Эбби кивнула и, с минуту помолчав, сказала:
— А теперь уходи.
Я уже взялась за ручку двери, когда она неожиданно и с явной неохотой спросила:
— Хочешь услышать кое-что странное?
День клонился к вечеру. Казалось, ее лицо вот-вот растворится в сумерках.
— Один раз, позвонив Рафу, я застала его не в ночном клубе и не в пабе. Он сидел у себя дома, на балконе. Было уже темно. Мы с ним поболтали немного. Я, к слову, вспомнила Лекси — что мне до сих пор ее недостает, даже после всего, что произошло. Раф отпустил какую-то шуточку насчет того, что, мол, ведет слишком веселую жизнь и ему некогда по кому-то скучать. Но прежде, чем он это сказал, прежде чем ответил, возникла такая едва заметная заминка. Словно он растерялся, словно не сразу сообразил, кого из вас я имею в виду. Я знаю Рафа и могу поклясться перед Господом Богом, что он едва не спросил: «Которую?»
Над нами, на втором этаже, приглушенный потолком, чей-то телефон разразился пронзительным «Прошу тебя, вернись» и кто-то громко протопал, чтобы ответить на звонок.
— Как я уже сказала, — повторила Эбби, — он был пьян. И все-таки… меня по-прежнему мучает вопрос. Вдруг мы начали забывать друг друга? Что, если через год-другой мы перестанем для друг друга существовать, словно нас и не было, словно мы никогда не жили вместе? И мы сможем пройти мимо друг друга на улице и даже не моргнуть глазом.
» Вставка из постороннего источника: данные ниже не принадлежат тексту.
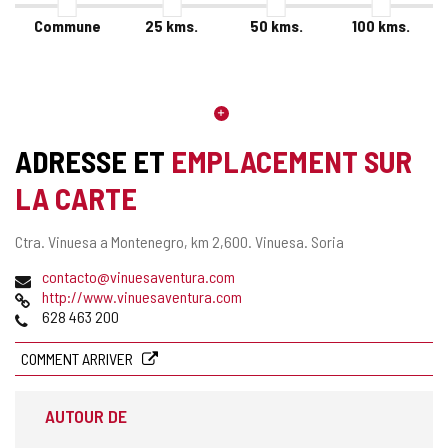
Commune
25
kms.
50
kms.
100
kms.
ADRESSE ET
EMPLACEMENT SUR
LA CARTE
Adresse
Ctra. Vinuesa a Montenegro, km 2,600.
Vinuesa.
Soria
postale
Adresse
contacto@vinuesaventura.com
de
Page
http://www.vinuesaventura.com
courrier
Web
Téléphones
628 463 200
électronique
COMMENT ARRIVER
AUTOUR DE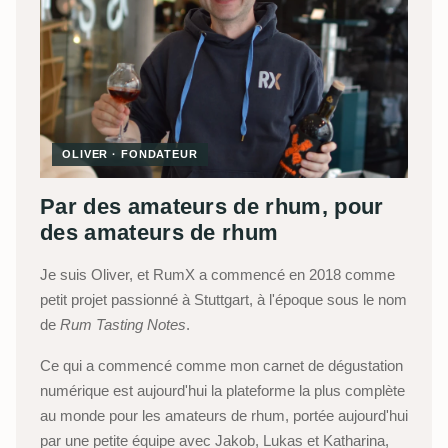
OLIVER · FONDATEUR
Par des amateurs de rhum, pour
des amateurs de rhum
Je suis Oliver, et RumX a commencé en 2018 comme
petit projet passionné à Stuttgart, à l'époque sous le nom
de
Rum Tasting Notes
.
Ce qui a commencé comme mon carnet de dégustation
numérique est aujourd'hui la plateforme la plus complète
au monde pour les amateurs de rhum, portée aujourd'hui
par une petite équipe avec Jakob, Lukas et Katharina,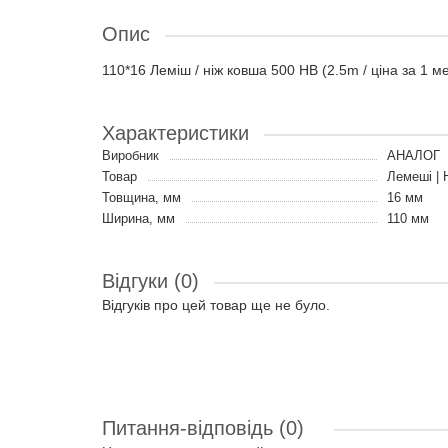
Опис
110*16 Леміш / ніж ковша 500 HB (2.5m / ціна за 1 м
Характеристики
Виробник
АНАЛОГ
Товар
Лемеші | 
Товщина, мм
16 мм
Ширина, мм
110 мм
Відгуки (0)
Відгуків про цей товар ще не було.
Питання-відповідь
(0)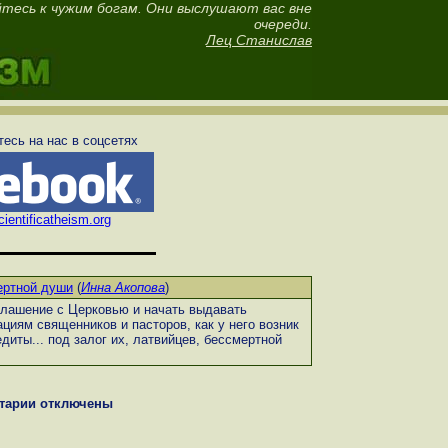
тесь к чужим богам. Они выслушают вас вне
очереди.
Лец Станислав
есь на нас в соцсетях
ientificatheism.org
ертной души
(
Инна Акопова
)
глашение с Церковью и начать выдавать
иям священников и пасторов, как у него возник
диты... под залог их, латвийцев, бессмертной
тарии отключены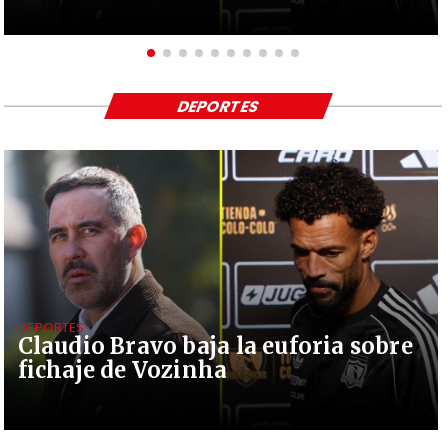
DEPORTES
DEPORTES
Claudio Bravo baja la euforia sobre
fichaje de Vozinha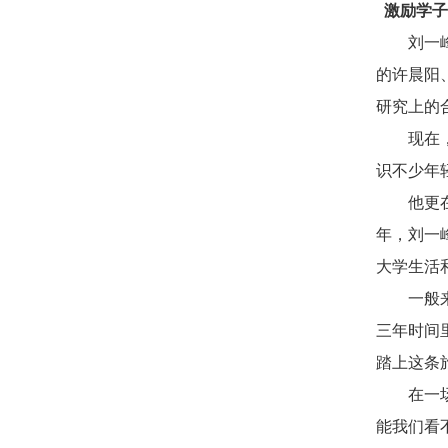
激励学子
刘一
的许晨阳
研究上的
现在，刘
识不少年
他更在意
年，刘一
大学生活
一般来说
三年时间
踏上这条
在一场论
能我们看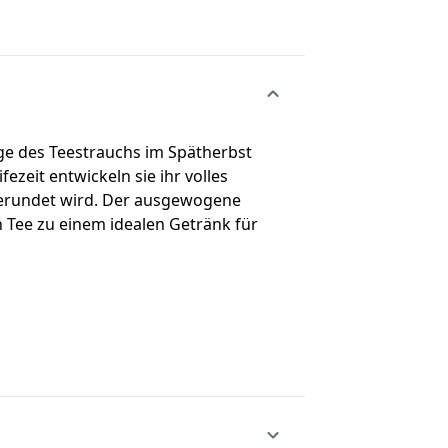
e des Teestrauchs im Spätherbst
ezeit entwickeln sie ihr volles
erundet wird. Der ausgewogene
Tee zu einem idealen Getränk für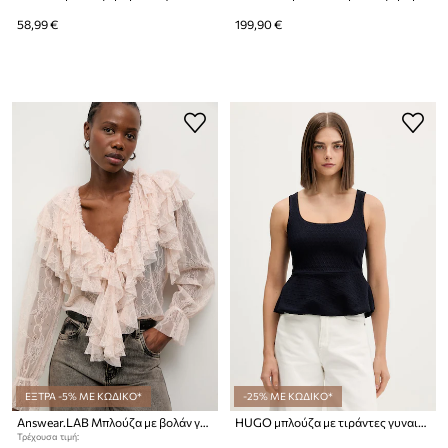
58,99 €
199,90 €
ΕΞΤΡΑ -5% ΜΕ ΚΩΔΙΚΟ*
-25% ΜΕ ΚΩΔΙΚΟ*
Answear.LAB Μπλούζα με βολάν γυναικεία δαντελένια
HUGO μπλούζα με τιράντες γυναικεία με βισκόζη Daleida
Τρέχουσα τιμή:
— Никакого прошлого, — сказала я.
— Да, никакого прошлого. Иногда, — она жадно глотнула воздух, — я не могу представить себе их лица. Раф и Джастин — еще понятно. Но Лекси. И Дэниел.
Я увидела, как Эбби повернула голову; ее профиль четко вырисовывался на фоне окна — курносый носик, непокорная прядь волос.
— Я ведь любила его, — сказала она. — Я бы и дальше любила его, лишь бы он только позволил мне любить его, до конца моих дней.
— Знаю, — ответила я.
Мне хотелось сказать ей, что быть любимым — тоже талант, что это порой требует не меньше стойкости и мужества, нежели самому любить другого человека. Что некоторые люди лишены этого дара. Вместо этого я вновь вынула распечатки из сумки и быстро их пролистала — едва ли не под самым носом, чтобы ничего не пропустить, — пока не нашла цветную копию снимка: все пятеро стоят, улыбаясь, посреди тишины и снегопада перед домом.